去年12月25日VOAインタビューで、初めてこのことに言及したのは、前在韓米軍司令官ロバートエイブラムス氏です。そして、今日、デイヴィッド・スティルウェル(もと米国務省東アジア太平洋担当次官補)氏がまた、東亜日報とのインタビューでこの問題に触れました。東亜日報は、これが米韓関係において新しい外交懸案になるだろう、との指摘も紹介しています。以下、朝鮮日報と東亜日報から連続で引用します。各紙、<<~>>が引用部分となります。
<<ロバート・エイブラムス前駐韓米軍司令官兼韓米連合司令官が、韓米連合軍の作戦計画(OPLAN)に中国対応案が盛り込まれるべきだと主張した。今年7月まで国連司令部・連合司令部・駐韓米軍を率いた米軍首脳出身の人が、韓米の戦争のための計画に対中作戦を含めるべきだと公論化したのだ。これは、中国を事実上、韓米の『敵』として規定するという意味だ。米中紛争が軍事的衝突になるのではないかとの観測が出てくる状況で、米国が、韓国に「同盟軍」としての役割を圧迫しているという解釈も出ている・・(朝鮮日報去年12月27日)>>
<<デイヴィッド・スティルウェル前国務省東アジア太平洋担当次官補は、2日(現地時間)東亜日報とのインタビューで、韓米が最新化すると合意した連合作戦計画(OPLAN)について、「中国によってもたらされる長期的な安保問題にも対処できるようにならないといけない」と明らかにした。韓米連合軍の作戦計画に、北朝鮮だけでなく、中国の脅威に対する対応が入るという意味だ。韓米外交情報筋たちの間では、この問題が韓米同盟の新たな争点に浮上するという展望が出ている。

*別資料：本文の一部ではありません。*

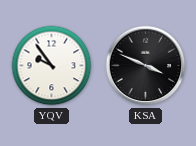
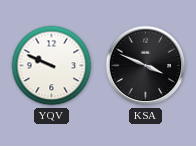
YQV: 9:54 -> 9:49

特にスチールウェル前次官補は、米中衝突の核心として浮上した台湾問題と関連しても、(※台湾問題に韓国が寄与すべきだと思うのか、という質問に)「なぜ台湾防衛に韓国が寄与しなくていいと思っているのか」と反論した。スティルウェル前次官補は、米国合同参謀本部アジア担当副局長を経て、ドナルト・トランプ政権時代の2019~2020年、韓国など東アジア太平洋地域外交政策を総括する東亜太次官補を歴任した・・
・・(※以下、韓国の「戦略的曖昧さ」についての部分です)「『私たちに、米国と中国のどちらかを選択させないでください』という陳腐な話を、よく聞く。韓国は、民主主義と人間の尊厳性、法治主義を約束した時、すでに選択をしたのだ。中国を怒らせないことと、韓国と韓米同盟の利益を保護することの間で選択をするときは、安全保障分野だけではなく同盟協力全体の枠組みで理解しなければならない。

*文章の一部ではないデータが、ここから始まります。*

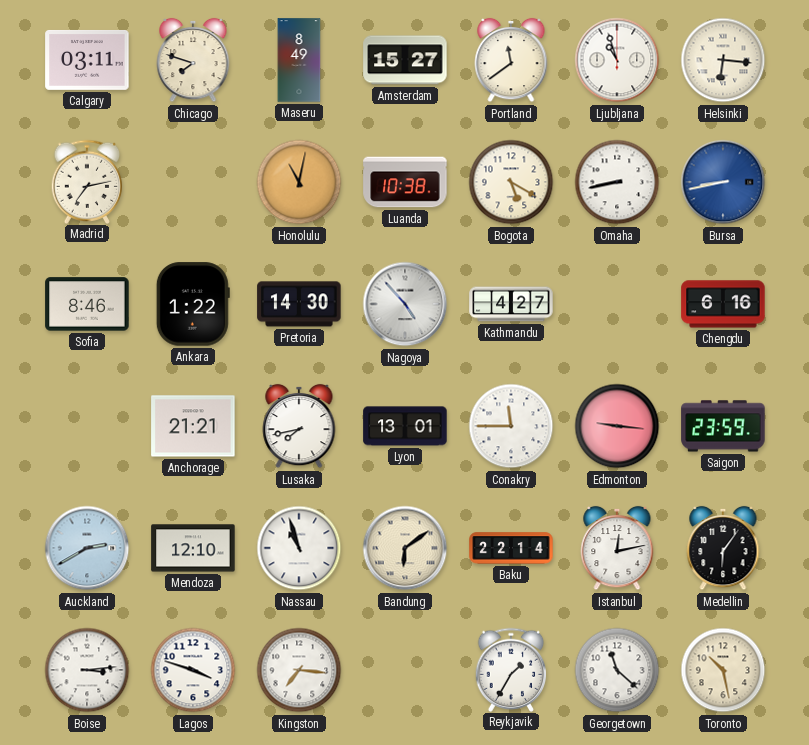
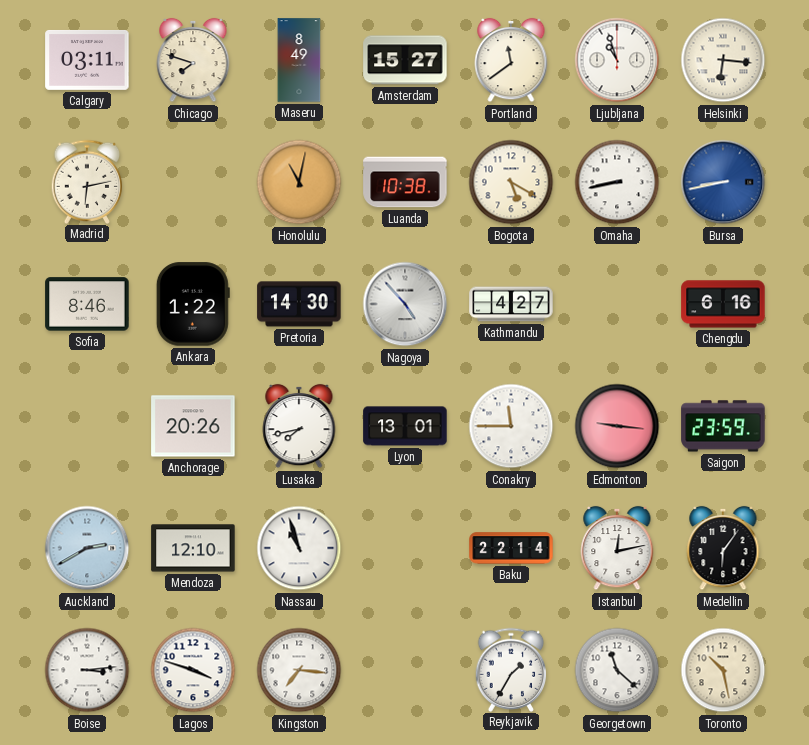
Madrid: 7:13 -> 6:13
Anchorage: 21:21 -> 20:26
Bandung: 6:09 -> none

米国は日本に続き、韓国に二番目に大きな投資をする国家だ。米国と日本は韓国内外国人直接投資の40%を占める。中国は3%程度だ。米国企業は着実に韓国と手を取り、韓国が今世界で影響力を発揮する産業を発展させてきた。1960~1970年代フォードは現代と提携し、1970~1980年代韓国の半導体産業に始動をかけたのはモトローラとテキサスインスツルメントだった。これは、感謝しろという話ではなく、二つのまったく異なる経済協力アプローチに対する話だ。一方(韓米協力)は相互利益となる関係で、もう一方(韓中協力)は略奪的な関係だ・(今日、東亜日報)>>
象徴的な問題ですね。いままで在韓米軍は「対北朝鮮専用」としてきましたが・・この作戦計画の話は、北朝鮮と中国、米軍と韓国を明確に『分ける』象徴的な案件になるでしょう。もちろん、韓国が素直に応じるはずはないと思いますが、そんなスタンスが、さらに米韓関係を崩していく、そんな悪循環になるでしょう。